Assignment:
Every line of the data below should be written out word for word.

[Extracted page text data]
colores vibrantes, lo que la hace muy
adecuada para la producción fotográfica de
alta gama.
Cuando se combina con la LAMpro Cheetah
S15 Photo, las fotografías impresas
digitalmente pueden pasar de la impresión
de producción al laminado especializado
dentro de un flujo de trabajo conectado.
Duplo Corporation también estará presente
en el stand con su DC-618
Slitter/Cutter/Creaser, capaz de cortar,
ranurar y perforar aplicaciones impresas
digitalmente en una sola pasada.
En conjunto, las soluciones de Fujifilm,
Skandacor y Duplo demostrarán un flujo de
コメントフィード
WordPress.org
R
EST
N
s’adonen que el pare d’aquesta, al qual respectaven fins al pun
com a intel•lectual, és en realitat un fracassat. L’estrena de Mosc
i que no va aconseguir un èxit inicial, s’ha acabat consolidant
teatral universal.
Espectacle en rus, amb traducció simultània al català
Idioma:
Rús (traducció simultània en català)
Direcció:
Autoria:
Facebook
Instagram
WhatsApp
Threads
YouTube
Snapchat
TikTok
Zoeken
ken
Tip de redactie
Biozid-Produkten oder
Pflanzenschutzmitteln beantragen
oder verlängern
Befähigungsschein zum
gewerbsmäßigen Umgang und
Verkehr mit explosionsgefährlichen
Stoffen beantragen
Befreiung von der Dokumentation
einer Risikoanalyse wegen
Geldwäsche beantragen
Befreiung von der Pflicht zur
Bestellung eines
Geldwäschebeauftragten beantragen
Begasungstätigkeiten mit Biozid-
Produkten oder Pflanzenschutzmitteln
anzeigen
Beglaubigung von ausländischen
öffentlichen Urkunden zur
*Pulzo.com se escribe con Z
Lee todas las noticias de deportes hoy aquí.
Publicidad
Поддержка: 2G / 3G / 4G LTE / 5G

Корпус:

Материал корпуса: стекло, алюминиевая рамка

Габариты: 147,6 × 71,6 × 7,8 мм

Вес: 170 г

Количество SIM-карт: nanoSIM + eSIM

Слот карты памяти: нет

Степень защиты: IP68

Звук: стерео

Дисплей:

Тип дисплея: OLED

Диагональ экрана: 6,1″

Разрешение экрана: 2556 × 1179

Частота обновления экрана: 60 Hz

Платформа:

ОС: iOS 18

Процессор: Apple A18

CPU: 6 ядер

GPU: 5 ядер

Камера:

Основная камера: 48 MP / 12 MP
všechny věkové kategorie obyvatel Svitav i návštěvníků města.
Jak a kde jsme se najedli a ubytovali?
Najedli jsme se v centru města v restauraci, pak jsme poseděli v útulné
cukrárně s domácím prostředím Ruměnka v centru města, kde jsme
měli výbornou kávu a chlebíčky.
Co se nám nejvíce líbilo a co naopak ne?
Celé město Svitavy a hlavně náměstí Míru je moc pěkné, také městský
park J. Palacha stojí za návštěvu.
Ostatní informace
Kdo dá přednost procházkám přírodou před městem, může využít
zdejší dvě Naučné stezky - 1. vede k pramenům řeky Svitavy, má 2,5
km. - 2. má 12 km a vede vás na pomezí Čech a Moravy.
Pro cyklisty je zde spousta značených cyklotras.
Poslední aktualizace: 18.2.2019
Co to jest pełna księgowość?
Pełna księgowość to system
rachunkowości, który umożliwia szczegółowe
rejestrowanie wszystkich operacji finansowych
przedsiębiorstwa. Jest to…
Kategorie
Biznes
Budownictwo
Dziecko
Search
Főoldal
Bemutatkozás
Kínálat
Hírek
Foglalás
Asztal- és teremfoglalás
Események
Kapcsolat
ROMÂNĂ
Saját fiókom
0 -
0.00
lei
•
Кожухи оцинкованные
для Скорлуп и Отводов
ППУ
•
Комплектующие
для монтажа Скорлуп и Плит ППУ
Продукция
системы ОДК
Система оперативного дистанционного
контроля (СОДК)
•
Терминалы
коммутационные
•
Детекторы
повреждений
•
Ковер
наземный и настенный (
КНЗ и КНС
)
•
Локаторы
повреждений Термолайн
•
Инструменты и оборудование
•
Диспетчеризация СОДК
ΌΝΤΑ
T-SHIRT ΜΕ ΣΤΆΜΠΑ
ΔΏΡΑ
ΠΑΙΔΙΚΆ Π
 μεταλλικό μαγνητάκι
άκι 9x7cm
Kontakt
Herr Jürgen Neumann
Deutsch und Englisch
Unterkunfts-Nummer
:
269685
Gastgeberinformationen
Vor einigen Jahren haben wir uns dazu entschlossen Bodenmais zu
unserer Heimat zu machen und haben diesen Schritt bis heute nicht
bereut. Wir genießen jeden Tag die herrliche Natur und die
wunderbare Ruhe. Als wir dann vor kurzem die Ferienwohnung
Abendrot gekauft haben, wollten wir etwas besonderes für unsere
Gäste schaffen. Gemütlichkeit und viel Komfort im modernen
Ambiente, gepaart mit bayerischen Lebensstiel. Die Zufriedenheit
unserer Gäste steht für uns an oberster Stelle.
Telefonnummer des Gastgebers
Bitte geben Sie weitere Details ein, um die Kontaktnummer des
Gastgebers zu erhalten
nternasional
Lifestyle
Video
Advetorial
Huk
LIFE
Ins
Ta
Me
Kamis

Answer to this problem:
colores vibrantes, lo que la hace muy
adecuada para la producción fotográfica de
alta gama.
Cuando se combina con la LAMpro Cheetah
S15 Photo, las fotografías impresas
digitalmente pueden pasar de la impresión
de producción al laminado especializado
dentro de un flujo de trabajo conectado.
Duplo Corporation también estará presente
en el stand con su DC-618
Slitter/Cutter/Creaser, capaz de cortar,
ranurar y perforar aplicaciones impresas
digitalmente en una sola pasada.
En conjunto, las soluciones de Fujifilm,
Skandacor y Duplo demostrarán un flujo de
コメントフィード
WordPress.org
R
EST
N
s’adonen que el pare d’aquesta, al qual respectaven fins al pun
com a intel•lectual, és en realitat un fracassat. L’estrena de Mosc
i que no va aconseguir un èxit inicial, s’ha acabat consolidant
teatral universal.
Espectacle en rus, amb traducció simultània al català
Idioma:
Rús (traducció simultània en català)
Direcció:
Autoria:
Facebook
Instagram
WhatsApp
Threads
YouTube
Snapchat
TikTok
Zoeken
ken
Tip de redactie
Biozid-Produkten oder
Pflanzenschutzmitteln beantragen
oder verlängern
Befähigungsschein zum
gewerbsmäßigen Umgang und
Verkehr mit explosionsgefährlichen
Stoffen beantragen
Befreiung von der Dokumentation
einer Risikoanalyse wegen
Geldwäsche beantragen
Befreiung von der Pflicht zur
Bestellung eines
Geldwäschebeauftragten beantragen
Begasungstätigkeiten mit Biozid-
Produkten oder Pflanzenschutzmitteln
anzeigen
Beglaubigung von ausländischen
öffentlichen Urkunden zur
*Pulzo.com se escribe con Z
Lee todas las noticias de deportes hoy aquí.
Publicidad
Поддержка: 2G / 3G / 4G LTE / 5G

Корпус:

Материал корпуса: стекло, алюминиевая рамка

Габариты: 147,6 × 71,6 × 7,8 мм

Вес: 170 г

Количество SIM-карт: nanoSIM + eSIM

Слот карты памяти: нет

Степень защиты: IP68

Звук: стерео

Дисплей:

Тип дисплея: OLED

Диагональ экрана: 6,1″

Разрешение экрана: 2556 × 1179

Частота обновления экрана: 60 Hz

Платформа:

ОС: iOS 18

Процессор: Apple A18

CPU: 6 ядер

GPU: 5 ядер

Камера:

Основная камера: 48 MP / 12 MP
všechny věkové kategorie obyvatel Svitav i návštěvníků města.
Jak a kde jsme se najedli a ubytovali?
Najedli jsme se v centru města v restauraci, pak jsme poseděli v útulné
cukrárně s domácím prostředím Ruměnka v centru města, kde jsme
měli výbornou kávu a chlebíčky.
Co se nám nejvíce líbilo a co naopak ne?
Celé město Svitavy a hlavně náměstí Míru je moc pěkné, také městský
park J. Palacha stojí za návštěvu.
Ostatní informace
Kdo dá přednost procházkám přírodou před městem, může využít
zdejší dvě Naučné stezky - 1. vede k pramenům řeky Svitavy, má 2,5
km. - 2. má 12 km a vede vás na pomezí Čech a Moravy.
Pro cyklisty je zde spousta značených cyklotras.
Poslední aktualizace: 18.2.2019
Co to jest pełna księgowość?
Pełna księgowość to system
rachunkowości, który umożliwia szczegółowe
rejestrowanie wszystkich operacji finansowych
przedsiębiorstwa. Jest to…
Kategorie
Biznes
Budownictwo
Dziecko
Search
Főoldal
Bemutatkozás
Kínálat
Hírek
Foglalás
Asztal- és teremfoglalás
Események
Kapcsolat
ROMÂNĂ
Saját fiókom
0 -
0.00
lei
•
Кожухи оцинкованные
для Скорлуп и Отводов
ППУ
•
Комплектующие
для монтажа Скорлуп и Плит ППУ
Продукция
системы ОДК
Система оперативного дистанционного
контроля (СОДК)
•
Терминалы
коммутационные
•
Детекторы
повреждений
•
Ковер
наземный и настенный (
КНЗ и КНС
)
•
Локаторы
повреждений Термолайн
•
Инструменты и оборудование
•
Диспетчеризация СОДК
ΌΝΤΑ
T-SHIRT ΜΕ ΣΤΆΜΠΑ
ΔΏΡΑ
ΠΑΙΔΙΚΆ Π
 μεταλλικό μαγνητάκι
άκι 9x7cm
Kontakt
Herr Jürgen Neumann
Deutsch und Englisch
Unterkunfts-Nummer
:
269685
Gastgeberinformationen
Vor einigen Jahren haben wir uns dazu entschlossen Bodenmais zu
unserer Heimat zu machen und haben diesen Schritt bis heute nicht
bereut. Wir genießen jeden Tag die herrliche Natur und die
wunderbare Ruhe. Als wir dann vor kurzem die Ferienwohnung
Abendrot gekauft haben, wollten wir etwas besonderes für unsere
Gäste schaffen. Gemütlichkeit und viel Komfort im modernen
Ambiente, gepaart mit bayerischen Lebensstiel. Die Zufriedenheit
unserer Gäste steht für uns an oberster Stelle.
Telefonnummer des Gastgebers
Bitte geben Sie weitere Details ein, um die Kontaktnummer des
Gastgebers zu erhalten
nternasional
Lifestyle
Video
Advetorial
Huk
LIFE
Ins
Ta
Me
Kamis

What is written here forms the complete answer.